First, I would like to request a moment of silence for my Grandpa Harvey, who died earlier this year, and my Grandma Dot, who died two and a half years ago. I miss them every day and I am sorry they were not able to be here today. I know they were looking forward to attending my Bar Mitzvah.
Before I started working on my Bar Mitzvah, if someone had told me I didn’t have to have a Bar Mitzvah, I would not have had one. If someone had asked me what I would rather be doing at any moment during my Bar Mitzvah process, I would have said, “Almost anything else.” But looking back on what I did, I understand why it is a tradition that has been carried on over the years.
A Bar Mitzvah is a coming of age ritual, and with age comes responsibility. Having a Bar Mitzvah is a responsibility that I didn’t really want to take on, but did anyway. When I first started my Bar Mitzvah I didn’t know why I had to do all of the things that City Congregation required, but now I do. This process gave me the tools and motivation to gain knowledge for when I am an adult.

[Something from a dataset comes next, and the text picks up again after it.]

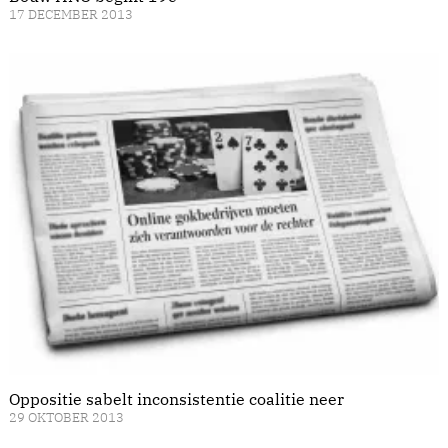
17 DECEMBER 2013
Oppositie sabelt inconsistentie coalitie neer
29 OKTOBER 2013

What my Bar Mitzvah means to me is maturing into adulthood and having both more responsibilities and freedom. My dad had a Bar Mitzvah when he was my age and hated it. He hated it because he was told what to say and had minimal freedom, which didn’t make it feel like a transition into adulthood. As a Humanistic Jew, my Bar Mitzvah meant that I had freedom to do almost anything.
One of the first steps in my Bar Mitzvah was interviewing relatives for my family values paper. Through these interviews I learned about my relatives’ history. One relative who stood out was my grandma Beverly, who died before I was born. I didn’t know a lot about her, but after learning about her I realized she seemed like someone I would look up to. She stood up for her beliefs and wasn’t afraid to show them. Many people tell me I’m like that because I express my beliefs even if the majority disagrees. This is a legacy I am proud to have inherited and will continue to pass it on to further generations.
Learning about the suffering of the Jews in the 1930’s and 40’s in Europe, I wondered why more people didn’t stand up for them. Americans and Europeans were bystanders to what Hitler was doing. Now people are unable to imagine a world like that. But today we have our own struggles, and I think we need more activists like Pete Seeger who are determined to speak out against injustice. His efforts helped lay the groundwork for many of the current protest movements such as Black Lives Matter, and those who advocate for Syrian refugees, undocumented aliens and gay and transgender rights. History has shown that people will often not help others in need until an activist arises and changes the public’s mind.
Now I would like to thank the following people because without them I wouldn’t be standing here today.
First of all, my parents, for helping me to prepare for my Bar Mitzvah, and putting up with my lack of enthusiasm for the process.
I would like to thank all of the family members I interviewed for my family history project, especially my Grandpa Jack, who couldn’t be here today, but gave me a lot of information about his time in China while he was in the Army during World War II.
I want to thank my sister, Lily, for having her Bat Mitzvah before me and inspiring me.
I would like to thank Nicole Miller, who helped me organize things and get through the papers I had to write.
I would like to thank my mentor Middy Streeter for always being there to help me.
I want to thank Rabbi Peter for writing the Bar Mitzvah service, Aram Rubenstein-Gillis for his singing, and Isabel Kaplan for coordinating the Bar Mitzvah process.
And, finally, I would like to thank everyone for being here today to help me celebrate.